In the spring of 1832 John Blackie established himself in Edinburgh, and began to read for the Scottish Bar. His lodgings were in Lauriston during the first year of his legal studies, but later he removed to more convenient quarters in Dublin Street. His wooing of the legal muse was both distasteful and unsuccessful in the preliminary stages. He found Bell and Erskine the driest and least intelligible of reading. Gifted and brilliant, his head a very beehive of ambitious fancies, theories, and reforms in active competition with sentiment, and all clamorous for articulate expression, he felt stupefied in the presence of the stereotyped and ancient Themis. To persevere at all needed a courage stimulated by intervals of dalliance with the more attractive Muses. But he made manful efforts, and sought admission into a lawyer's office, that he might the better conquer the dull terminology of the law.

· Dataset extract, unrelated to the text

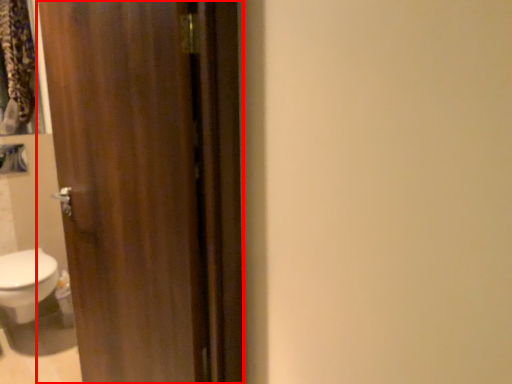 Question: Considering the relative positions of door (annotated by the red box) and bidet in the image provided, where is door (annotated by the red box) located with respect to the staircase?

Choices:
 (A) left
 (B) right

Answer: (B) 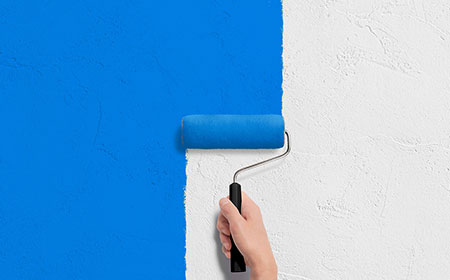 I want to click on wall, so click(334, 116).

The gentleman who helped him through the perplexities of bonds and bills was a Mr Alexander, a Writer to the Signet, well versed in their dreary details. His first valuable lesson was to reduce his pupil to a salutary sense of his own ignorance. This incident is told in the “Notes”:—

I remember shortly after I entered his office he brought me in a bundle of law papers, and ordered me to read them and give a legal opinion on the merits of the case. I did so with great speed, took my view with decision, and on being asked, gave a distinct deliverance that “the law of the case was quite clear—there could not possibly be two opinions on the point.” […]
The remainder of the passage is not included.